**About this task**
Each line from the one containing "法落实，逢冲和马星很快实施，生用神干、或与用神干比和能实现；用神" through the final line of the data below must be repeated exactly.

___ Provided entries

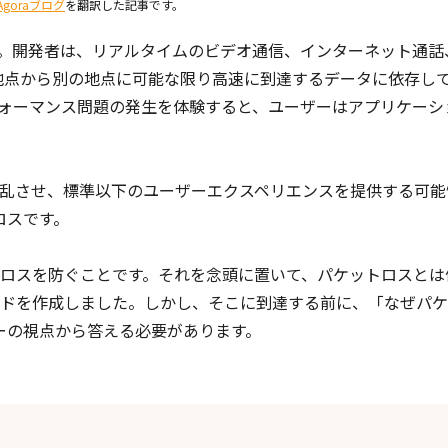
Agoraブログ
を翻訳した記事です。
。開発者は、リアルタイムのビデオ通信、インターネット通話
地点から別の地点に可能な限り高速に到達するデータに依存し
ォーマンス問題の発生を体験すると、ユーザーはアプリケーシ
乱させ、標準以下のユーザーエクスペリエンスを提供する可能
ロスです。
ロスを防ぐことです。それを念頭に置いて、パケットロスとは
ドを作成しました。しかし、そこに到達する前に、「なぜパケ
ーの視点から答える必要があります。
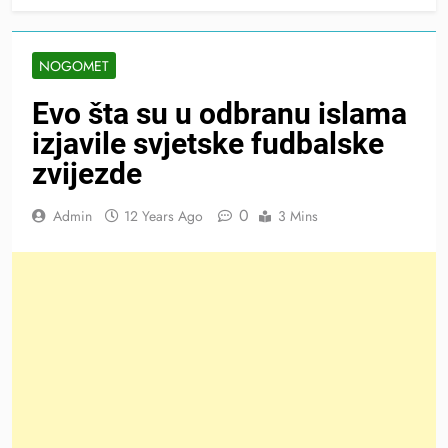
NOGOMET
Evo šta su u odbranu islama
izjavile svjetske fudbalske
zvijezde
0
Admin
12 Years Ago
3 Mins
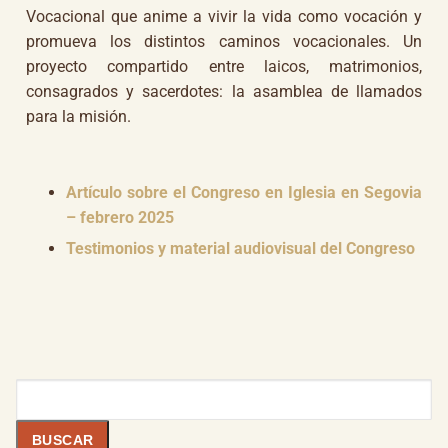
Vocacional que anime a vivir la vida como vocación y
promueva los distintos caminos vocacionales. Un
proyecto compartido entre laicos, matrimonios,
consagrados y sacerdotes: la asamblea de llamados
para la misión.
Artículo sobre el Congreso en Iglesia en Segovia
– febrero 2025
Testimonios y material audiovisual del Congreso
Buscar
BUSCAR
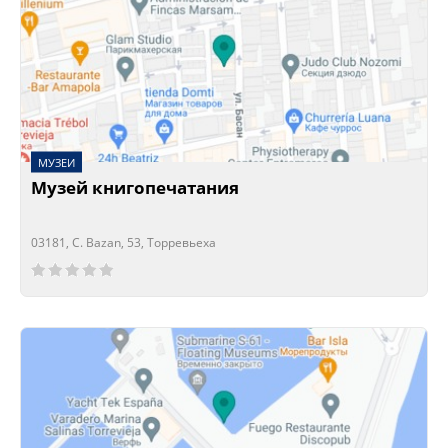
МУЗЕИ
Музей книгопечатания
03181, C. Bazan, 53, Торревьеха
Сейчас открыто!
Сейчас закрыто!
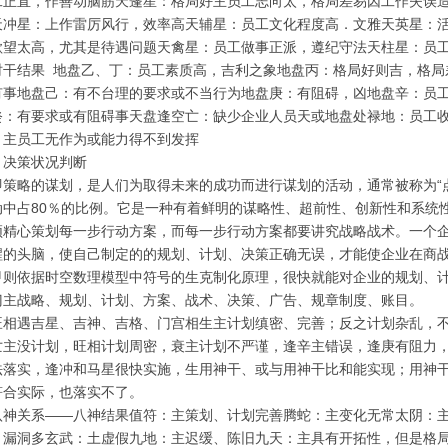
工正直，作善动脑筋天蓬星：格局好主员工志向太，格局差易因工作失误
天冲星：上作雷厉风行，效率高天辅星：员工文化程度高．文雅天英星：
欲望太高，尤其是待遇问题天禽星：员工做事正派，遵纪守法天柱星：员
时干结果 地盘乙、丁：员工素质高，吉利之象地盘丙：格局好则吉，格局
有事地盘己：有不台理的要求或不当行为地盘庚：有阻碍，凶地盘辛：员
癸：有要求或有阻碍事天盘逢空亡：缺少企业人员天或地盘处禄地：员工
：主员工无作为或能力得不到发挥
、决策状况判断
即策略的谋划，是人们为取得未来的成功而进行谋划的活动，通常被称为“
动中占80％的比例。它是一种有着鲜明的谋略性、超前性、创新性和系统
须精心策划每一步行动方案，而每一步行动方案都要讲究战略战术。一个
醒的头脑，使自己制定的的规划、计划、决策正确无误，才能使企业在商
甲则依据时空数理模型中符号的生克制化原理，很快就能对企业的规划、
门主战略、规划、计划、方案、战术、决策、广告、规章制度、账目。
旺相遇吉星、吉神、吉格、门宫相生主计划缜密、完善；反之计划杂乱，
亡主没计划，旺相计划周密，衰主计划不严谨，逢辛主错误，逢庚有阻力
法落实，逢冲和马星很快实施，生用神干、或与用神干比和能实现；用神
符合实际，也落实不了。
八神关系——八神结果值符：主策划、计划完善腾蛇：主变化无常太阴：
、漏洞多玄武：土虚假九地：主迟缓、陈旧九天：主具有开拓性，但是格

______

**Written answer**
法落实，逢冲和马星很快实施，生用神干、或与用神干比和能实现；用神
符合实际，也落实不了。
八神关系——八神结果值符：主策划、计划完善腾蛇：主变化无常太阴：
、漏洞多玄武：土虚假九地：主迟缓、陈旧九天：主具有开拓性，但是格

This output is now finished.